A: It's something we talked about creating early on in the transformation process. If there's ever been a property and a city that could support an upper-echelon premiere partnership, it's New York and Madison Square Garden. We have had a long history with Chase that goes all the way back to Chase Championship Tennis here.

We have been with them for decades, and if you look at their network in New York and their customer base, there are outstanding opportunities for cross-promotion. Their customers are our fans. And on the private wealth management side, there are opportunities for them to offer clients access to premium experiences at our venues.

Q: You have three major sponsors other than Chase. Are you limiting potential sponsors and partners?

A: There is not a set number of partners. We are looking for top-tier brands that are looking to be fully integrated into the New York sports and entertainment landscape. I know it sounds cliché, but we are looking for real partners; it's not about us selling them signs. It's about working with organizations to understand what's important to them -- what drives their business -- and how they can help us drive ours.

Q: When a brand approaches you, what are the parameters for doing a deal?

A: Put it this way -- the best partners we work with are the most cautious adamant zealots about their brand and how it's manifested anywhere. So the relationship we have is absolutely collaboration.

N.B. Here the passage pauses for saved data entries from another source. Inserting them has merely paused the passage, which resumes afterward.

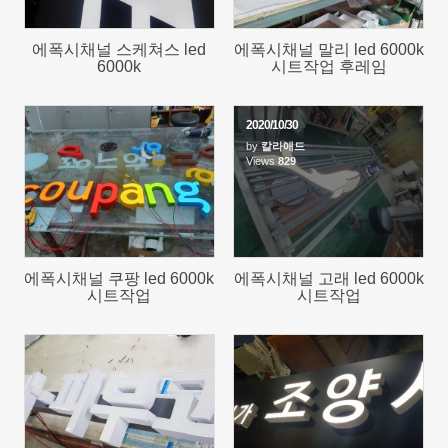
에폭시채널 스케쳐스 led
에폭시채널 말리 led 6000k
6000k
시트작업 후레임
2020/10/30
by
칼라애드
922
Views
829
에폭시채널 쿠팡 led 6000k
에폭시채널 고래 led 6000k
시트작업
시트작업
1075
1076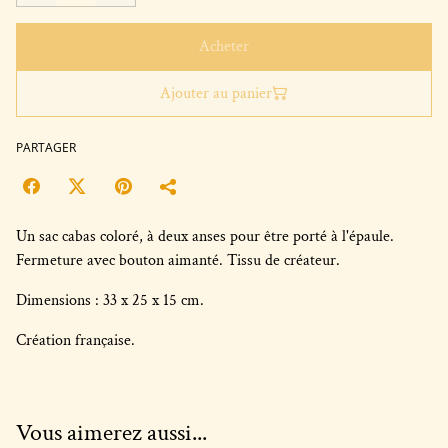
Acheter
Ajouter au panier
PARTAGER
Un sac cabas coloré, à deux anses pour être porté à l'épaule.
Fermeture avec bouton aimanté. Tissu de créateur.
Dimensions : 33 x 25 x 15 cm.
Création française.
Vous aimerez aussi...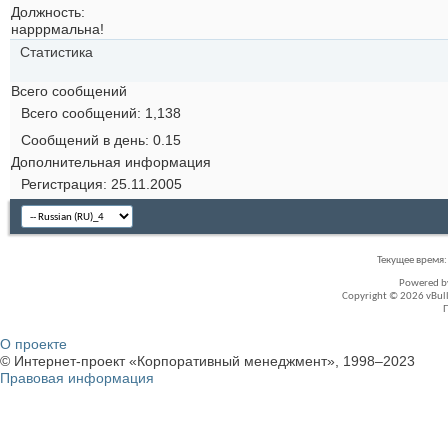
Должность:
нарррмальна!
Статистика
Всего сообщений
Всего сообщений
1,138
Сообщений в день
0.15
Дополнительная информация
Регистрация
25.11.2005
Текущее время
Powered 
Copyright © 2026 vBullet
О проекте
© Интернет-проект «Корпоративный менеджмент», 1998–2023
Правовая информация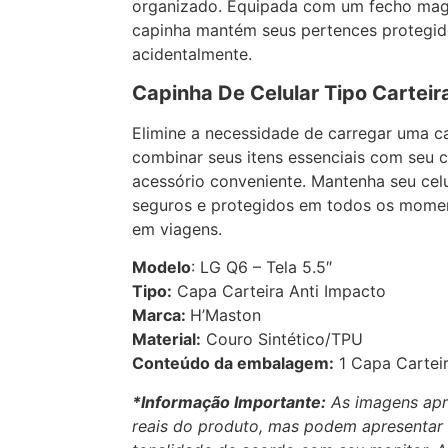
organizado. Equipada com um fecho magn
capinha mantém seus pertences protegido
acidentalmente.
Capinha De Celular Tipo Carteir
Elimine a necessidade de carregar uma c
combinar seus itens essenciais com seu 
acessório conveniente. Mantenha seu celu
seguros e protegidos em todos os moment
em viagens.
Modelo
: LG Q6 – Tela 5.5″
Tipo:
Capa Carteira Anti Impacto
Marca:
H’Maston
Material:
Couro Sintético/TPU
Conteúdo da embalagem:
1 Capa Carteir
*Informação Importante:
As imagens apr
reais do produto, mas podem apresenta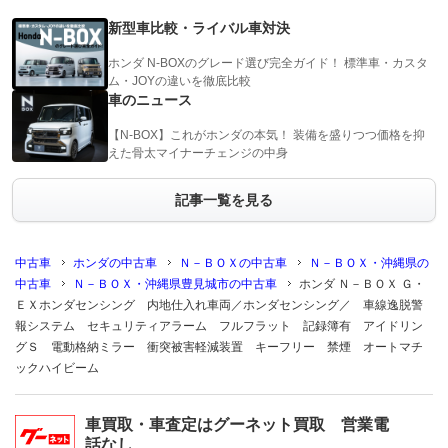
新型車比較・ライバル車対決
ホンダ N-BOXのグレード選び完全ガイド！ 標準車・カスタ
ム・JOYの違いを徹底比較
車のニュース
【N-BOX】これがホンダの本気！ 装備を盛りつつ価格を抑
えた骨太マイナーチェンジの中身
記事一覧を見る
中古車
ホンダの中古車
Ｎ－ＢＯＸの中古車
Ｎ－ＢＯＸ・沖縄県の
中古車
Ｎ－ＢＯＸ・沖縄県豊見城市の中古車
ホンダ Ｎ－ＢＯＸ Ｇ・
ＥＸホンダセンシング 内地仕入れ車両／ホンダセンシング／ 車線逸脱警
報システム セキュリティアラーム フルフラット 記録簿有 アイドリン
グＳ 電動格納ミラー 衝突被害軽減装置 キーフリー 禁煙 オートマチ
ックハイビーム
車買取・車査定はグーネット買取 営業電
話なし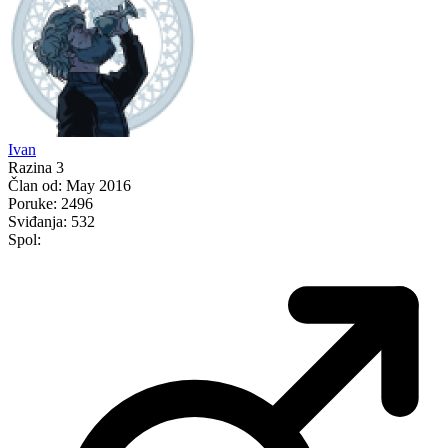
Ivan
Razina 3
Član od:
May 2016
Poruke:
2496
Sviđanja:
532
Spol: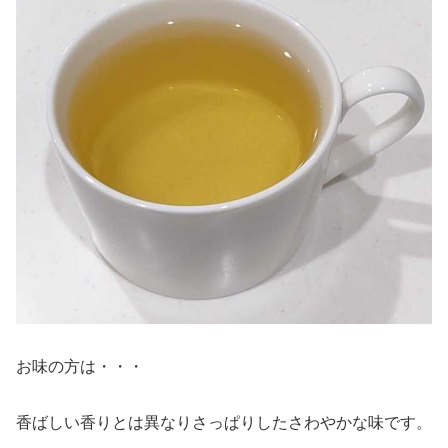
お味の方は・・・
香ばしい香りとは異なりさっぱりしたさわやかな味です。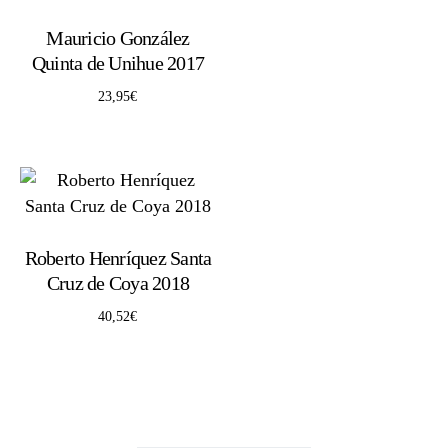
Mauricio González
Quinta de Unihue 2017
23,95
€
Roberto Henríquez Santa
Cruz de Coya 2018
40,52
€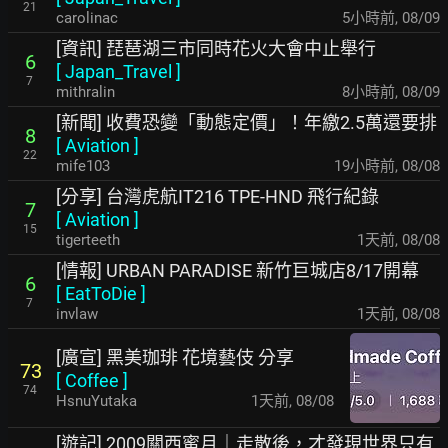
21
carolinac
5小時前
,
08/09
[資訊] 琵琶湖三市同時花火大會中止舉行
6
[
Japan_Travel
]
7
mithralin
8小時前
,
08/09
[新聞] 收費恐變「動態定價」！年繳2.5萬還要排
8
[
Aviation
]
22
mife103
19小時前
,
08/08
[分享] 台灣虎航IT216 TPE-HND 飛行紀錄
7
[
Aviation
]
15
tigerteeth
1天前
,
08/08
[情報] URBAN PARADISE 新竹巨城店8/17開幕
6
[
EatToDie
]
7
invlaw
1天前
,
08/08
[廣宣] 黑美珈琲 花境藝伎 分享
73
[
Coffee
]
74
HsnuYutaka
1天前
,
08/08
[遊記] 2009關西蜜月｜走散後，才發現世界只有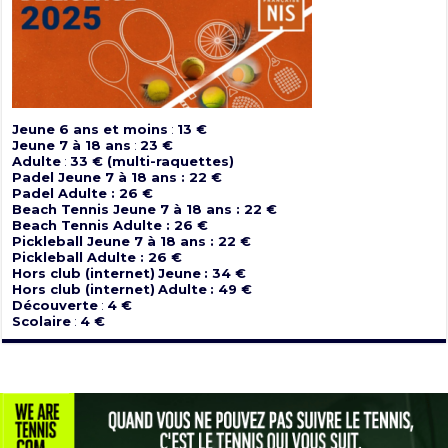
Jeune 6 ans et moins
:
13 €
Jeune 7 à 18 ans
:
23 €
Adulte
:
33 € (multi-raquettes)
Padel Jeune 7 à 18 ans : 22 €
Padel Adulte : 26 €
Beach Tennis Jeune 7 à 18 ans : 22 €
Beach Tennis Adulte : 26 €
Pickleball Jeune 7 à 18 ans : 22 €
Pickleball Adulte : 26 €
Hors club (internet)
Jeune
: 34 €
Hors club (internet)
Adulte
: 49 €
Découverte
:
4 €
Scolaire
:
4 €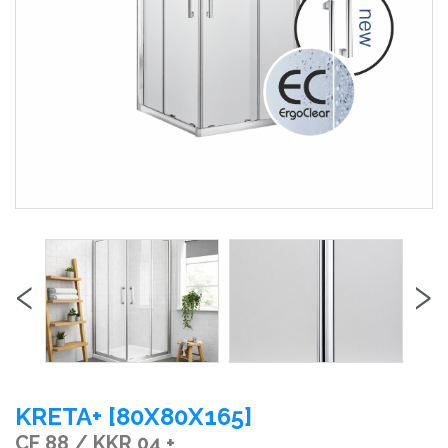
‹
›
KRETA+ [80X80X165]
CF 88 / KKR 04 +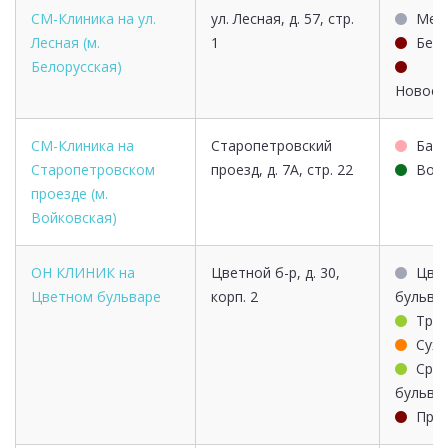
СМ-Клиника на ул.
ул. Лесная, д. 57, стр.
Мен
Лесная (м.
1
Бело
Белорусская)
Новосл
СМ-Клиника на
Старопетровский
Балт
Старопетровском
проезд, д. 7А, стр. 22
Вой
проезде (м.
Войковская)
ОН КЛИНИК на
Цветной б-р, д. 30,
Цве
Цветном бульваре
корп. 2
бульва
Тру
Суха
Срет
бульва
Прос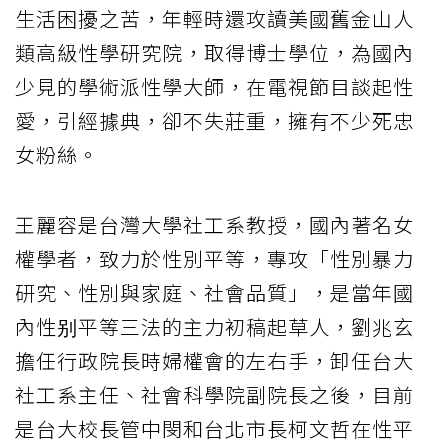
生活困擾之苦，年輕時還攻讀美國舊金山人
類高級性學研究院，取得博士學位，為國內
少見的學術派性學大師，在電視節目談起性
愛，引經據典，卻不失莊重，擁有不少死忠
女粉絲。
王麗容是台灣大學社工系教授，國內著名女
權學者，致力於性別平等，專攻「性別暴力
研究、性別與家庭、社會品質」，是當年國
內性别平等三法的主力初稿起草人，劉兆玄
擔任行政院長時婦權會的左右手，卸任台大
社工系主任、社會科學院副院長之後，目前
是台大校長管中閔和台北市長柯文哲在性平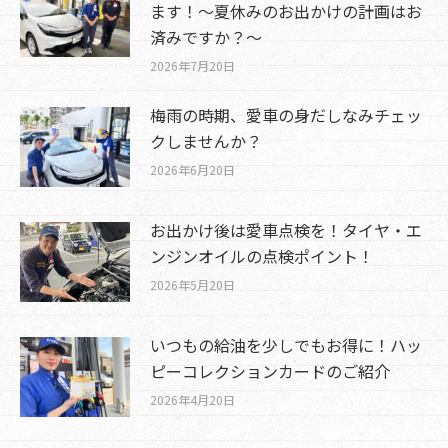
ます！～夏休みのお出かけの計画はお
済みですか？～
2026年7月20日
梅雨の時期、愛車の身だしなみチェッ
クしませんか？
2026年6月20日
お出かけ後は愛車点検を！タイヤ・エ
ンジンオイルの点検ポイント！
2026年5月20日
いつもの給油を少しでもお得に！ハッ
ピーコレクションカードのご紹介
2026年4月20日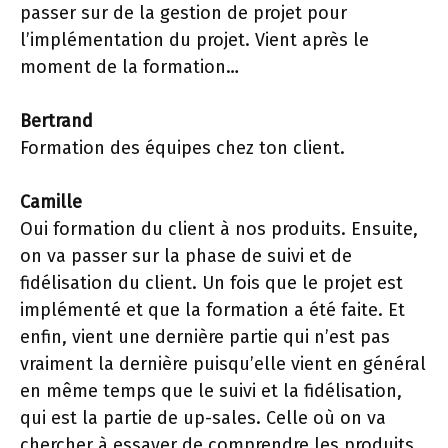
passer sur de la gestion de projet pour
l’implémentation du projet. Vient après le
moment de la formation…
Bertrand
Formation des équipes chez ton client.
Camille
Oui formation du client à nos produits. Ensuite,
on va passer sur la phase de suivi et de
fidélisation du client. Un fois que le projet est
implémenté et que la formation a été faite. Et
enfin, vient une dernière partie qui n’est pas
vraiment la dernière puisqu’elle vient en général
en même temps que le suivi et la fidélisation,
qui est la partie de up-sales. Celle où on va
chercher à essayer de comprendre les produits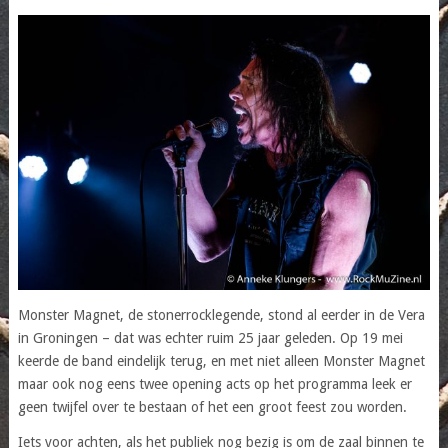
Monster Magnet, de stonerrocklegende, stond al eerder in de Vera
in Groningen – dat was echter ruim 25 jaar geleden. Op 19 mei
keerde de band eindelijk terug, en met niet alleen Monster Magnet
maar ook nog eens twee opening acts op het programma leek er
geen twijfel over te bestaan of het een groot feest zou worden.
Iets voor achten, als het publiek nog bezig is om de zaal binnen te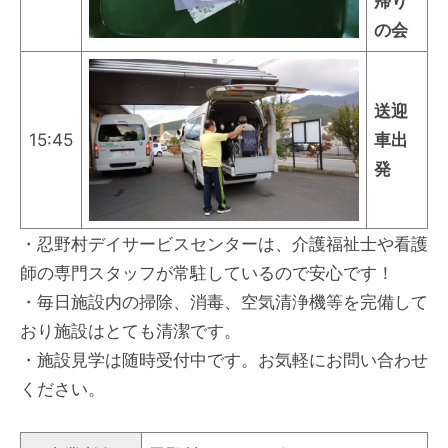
帰り
の会
送迎
15:45
車出
発
・忍野村デイサービスセンターは、介護福祉士や看護
師の専門スタッフが常駐しているので安心です！
・毎日施設内の掃除、消毒、空気清浄機等を完備して
おり施設はとても清潔です。
・施設見学は随時受付中です。お気軽にお問い合わせ
ください。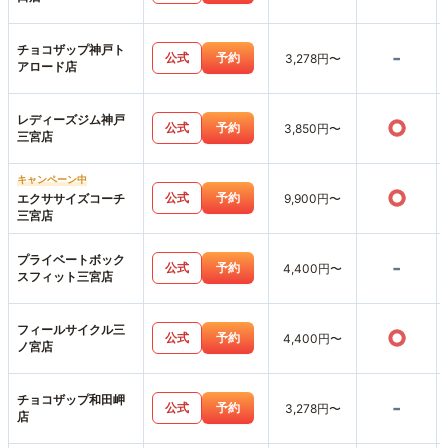
チョコザップ神戸ト
-
公式
予約
3,278円〜
アロード店
レディーズジム神戸
○
公式
予約
3,850円〜
三宮店
キャンペーン中
○
公式
予約
エクササイズコーチ
9,900円〜
三宮店
プライベートボック
-
公式
予約
4,400円〜
スフィット三宮店
フィールサイクル三
○
公式
予約
4,400円〜
ノ宮店
チョコザップ和田岬
-
公式
予約
3,278円〜
店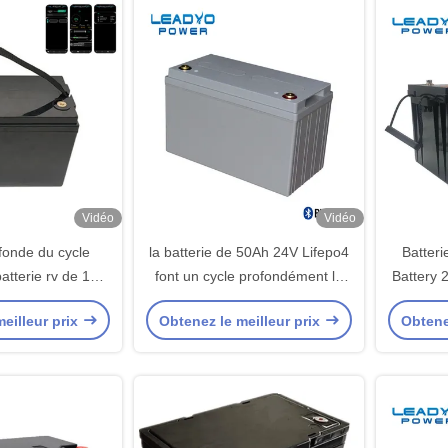
Vidéo
Vidéo
ofonde du cycle
la batterie de 50Ah 24V Lifepo4
Batter
batterie rv de 12V
font un cycle profondément le
Battery
 avec l'APPLI de
lithium Ion Battery Weight 31
cycle 
eilleur prix
Obtenez le meilleur prix
Obtene
iteur
livres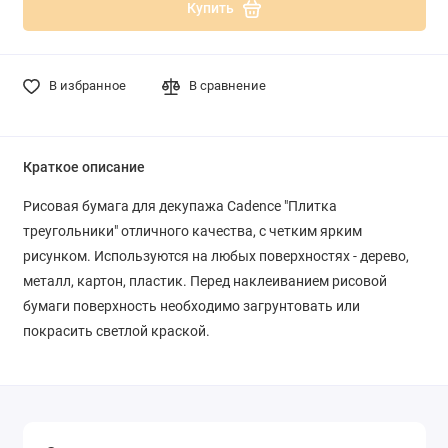
Купить
В избранное
В сравнение
Краткое описание
Рисовая бумага для декупажа Cadence "Плитка
треугольники" отличного качества, с четким ярким
рисунком. Используются на любых поверхностях - дерево,
металл, картон, пластик. Перед наклеиванием рисовой
бумаги поверхность необходимо загрунтовать или
покрасить светлой краской.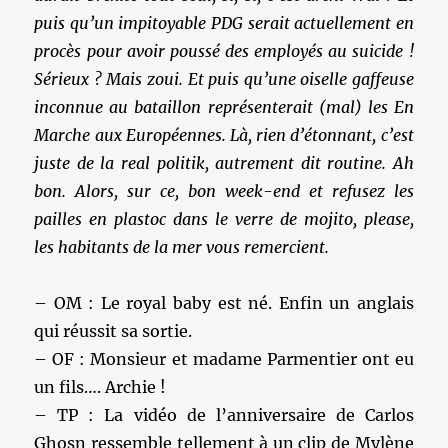
puis qu’un impitoyable PDG serait actuellement en
procès pour avoir poussé des employés au suicide !
Sérieux ? Mais zoui. Et puis qu’une oiselle gaffeuse
inconnue au bataillon représenterait (mal) les En
Marche aux Européennes. Là, rien d’étonnant, c’est
juste de la real politik, autrement dit routine. Ah
bon. Alors, sur ce, bon week-end et refusez les
pailles en plastoc dans le verre de mojito, please,
les habitants de la mer vous remercient.
– OM : Le royal baby est né. Enfin un anglais
qui réussit sa sortie.
– OF : Monsieur et madame Parmentier ont eu
un fils…. Archie !
– TP : La vidéo de l’anniversaire de Carlos
Ghosn ressemble tellement à un clip de Mylène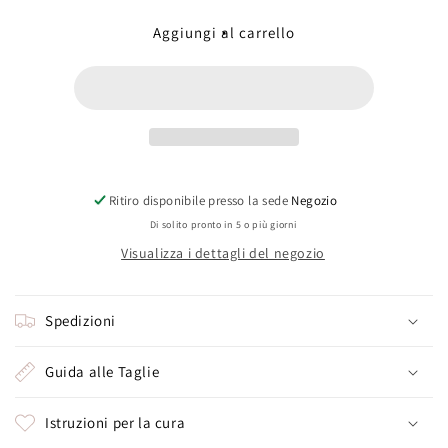
per
per
Zircone
Zircone
Aggiungi al carrello
(XS
(XS
trilliand)
trilliand)
Ritiro disponibile presso la sede
Negozio
Di solito pronto in 5 o più giorni
Visualizza i dettagli del negozio
Spedizioni
Guida alle Taglie
Istruzioni per la cura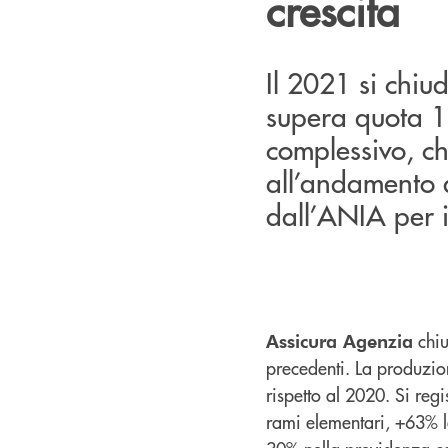
crescita
Il 2021 si chi
supera quota 1,
complessivo, ch
all’andamento d
dall’ANIA per 
chiu
Assicura Agenzia
precedenti. La produzi
rispetto al 2020. Si reg
rami elementari, +63% l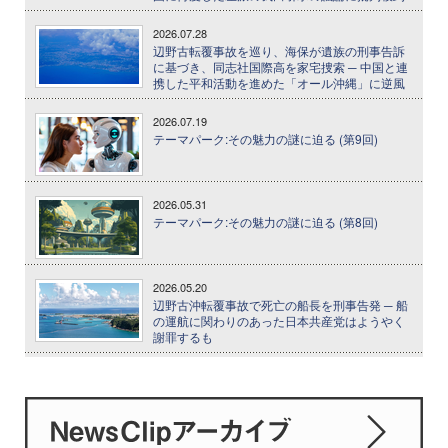
2026.07.28
辺野古転覆事故を巡り、海保が遺族の刑事告訴
に基づき、同志社国際高を家宅捜索 ─ 中国と連
携した平和活動を進めた「オール沖縄」に逆風
2026.07.19
テーマパーク:その魅力の謎に迫る (第9回)
2026.05.31
テーマパーク:その魅力の謎に迫る (第8回)
2026.05.20
辺野古沖転覆事故で死亡の船長を刑事告発 ─ 船
の運航に関わりのあった日本共産党はようやく
謝罪するも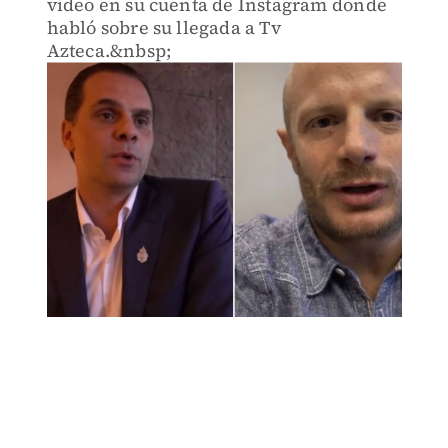
video en su cuenta de Instagram donde
habló sobre su llegada a Tv
Azteca.&nbsp;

Q: What are some of the considerations?

A: This is a company with six venues, 1,200 live events per year, and a number of media properties. Therefore, the first order of business is figuring out how to go to market with our own offerings. The second thing is finding world-class marketing talent at brands. It's not about sales, but how to do packages with amazing positions in our sports and entertainment properties.

Third, we are spending $775 million to $800 million for the transformation* on this New York icon, so we have to figure out how to do that in a tasteful way that gives a dominant presence to the right partners -- but one that preserves what's special about Madison Square Garden and the memories and moments that have occurred here.

These relationships take 12 months or more to develop, and frankly, people do business with people, not companies. So for us, it comes down to finding the right people with the right brands and the right approach on both sides.

* Editor's note: The story was amended post-publication.